# What to work on
Go through the material line by line and copy each one with the word "dùng".

======== Exercise data

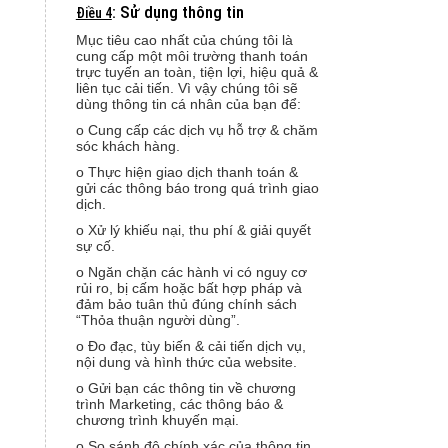
: Sử dụng thông tin
Điều 4
Mục tiêu cao nhất của chúng tôi là
cung cấp một môi trường thanh toán
trực tuyến an toàn, tiện lợi, hiệu quả &
liên tục cải tiến. Vì vậy chúng tôi sẽ
dùng thông tin cá nhân của bạn để:
o Cung cấp các dịch vụ hỗ trợ & chăm
sóc khách hàng.
o Thực hiện giao dịch thanh toán &
gửi các thông báo trong quá trình giao
dịch.
o Xử lý khiếu nại, thu phí & giải quyết
sự cố.
o Ngăn chặn các hành vi có nguy cơ
rủi ro, bị cấm hoặc bất hợp pháp và
đảm bảo tuân thủ đúng chính sách
“Thỏa thuận người dùng”.
o Đo đạc, tùy biến & cải tiến dịch vụ,
nội dung và hình thức của website.
o Gửi bạn các thông tin về chương
trình Marketing, các thông báo &
chương trình khuyến mại.
o So sánh độ chính xác của thông tin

================

# Solution to this problem
dùng thông tin cá nhân của bạn để:
“Thỏa thuận người dùng”.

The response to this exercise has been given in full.